* Activity *
Set down, please, exactly the lines below that run from the line with "originale de la" to the line with "parfum, modifiant ainsi", both lines included.

* Supplied information *
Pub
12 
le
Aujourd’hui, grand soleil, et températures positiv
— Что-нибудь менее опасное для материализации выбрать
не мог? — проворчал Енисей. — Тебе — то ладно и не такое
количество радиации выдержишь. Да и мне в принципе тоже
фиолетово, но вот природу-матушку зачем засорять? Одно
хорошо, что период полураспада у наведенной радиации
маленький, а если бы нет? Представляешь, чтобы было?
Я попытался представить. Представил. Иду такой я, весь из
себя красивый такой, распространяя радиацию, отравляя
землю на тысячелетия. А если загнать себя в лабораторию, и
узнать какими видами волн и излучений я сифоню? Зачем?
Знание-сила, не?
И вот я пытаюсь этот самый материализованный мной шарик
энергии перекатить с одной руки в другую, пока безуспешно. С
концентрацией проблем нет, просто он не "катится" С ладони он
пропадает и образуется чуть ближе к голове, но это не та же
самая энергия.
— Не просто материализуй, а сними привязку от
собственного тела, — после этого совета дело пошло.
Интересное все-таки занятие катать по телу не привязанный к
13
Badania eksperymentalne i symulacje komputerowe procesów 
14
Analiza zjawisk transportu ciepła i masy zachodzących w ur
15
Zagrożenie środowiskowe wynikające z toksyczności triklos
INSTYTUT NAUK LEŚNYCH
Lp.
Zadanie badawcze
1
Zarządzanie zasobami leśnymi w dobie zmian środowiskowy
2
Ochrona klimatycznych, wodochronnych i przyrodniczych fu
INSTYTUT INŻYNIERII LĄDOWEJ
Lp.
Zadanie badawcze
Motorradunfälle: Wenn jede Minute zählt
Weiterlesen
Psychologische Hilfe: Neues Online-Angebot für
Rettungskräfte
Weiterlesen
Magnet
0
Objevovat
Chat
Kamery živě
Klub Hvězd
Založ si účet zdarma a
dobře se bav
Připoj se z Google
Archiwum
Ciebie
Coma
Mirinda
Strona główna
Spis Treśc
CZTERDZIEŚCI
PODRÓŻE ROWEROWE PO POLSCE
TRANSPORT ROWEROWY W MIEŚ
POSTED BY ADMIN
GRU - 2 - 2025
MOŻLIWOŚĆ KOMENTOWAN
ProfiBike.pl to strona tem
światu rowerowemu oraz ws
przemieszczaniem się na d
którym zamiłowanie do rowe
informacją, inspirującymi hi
...
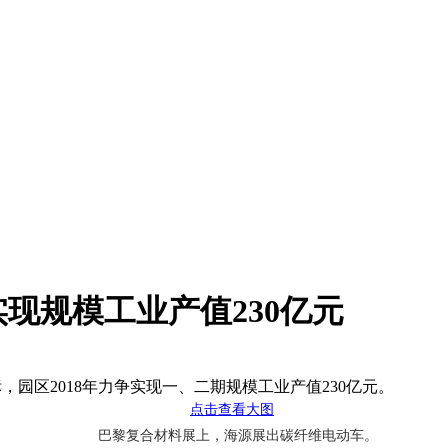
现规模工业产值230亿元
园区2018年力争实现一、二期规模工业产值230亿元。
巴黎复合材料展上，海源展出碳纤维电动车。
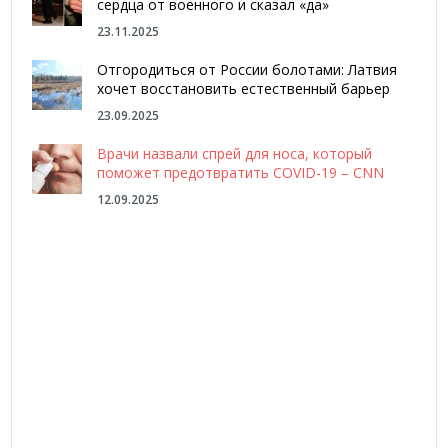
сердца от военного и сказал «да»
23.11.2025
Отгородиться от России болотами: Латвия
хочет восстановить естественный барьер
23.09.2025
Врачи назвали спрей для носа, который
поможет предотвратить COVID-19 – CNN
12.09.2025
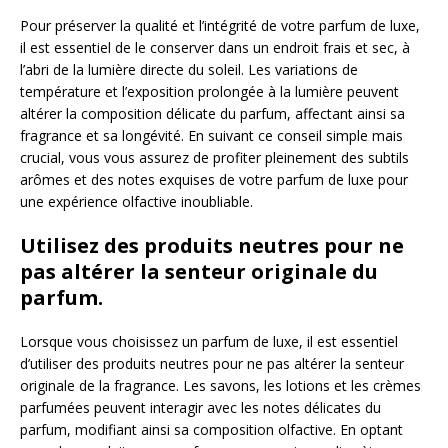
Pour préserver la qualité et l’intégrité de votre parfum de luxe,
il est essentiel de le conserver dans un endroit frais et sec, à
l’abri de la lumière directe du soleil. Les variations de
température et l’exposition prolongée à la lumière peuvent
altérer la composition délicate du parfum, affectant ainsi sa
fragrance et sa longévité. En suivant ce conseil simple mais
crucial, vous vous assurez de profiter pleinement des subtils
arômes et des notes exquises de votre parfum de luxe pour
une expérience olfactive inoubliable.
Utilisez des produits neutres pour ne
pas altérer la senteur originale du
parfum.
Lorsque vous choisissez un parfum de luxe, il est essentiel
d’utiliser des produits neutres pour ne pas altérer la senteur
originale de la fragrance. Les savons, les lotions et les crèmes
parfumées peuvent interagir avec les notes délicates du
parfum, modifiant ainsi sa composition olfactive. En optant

* Answer area *
originale de la fragrance. Les savons, les lotions et les crèmes
parfumées peuvent interagir avec les notes délicates du
parfum, modifiant ainsi sa composition olfactive. En optant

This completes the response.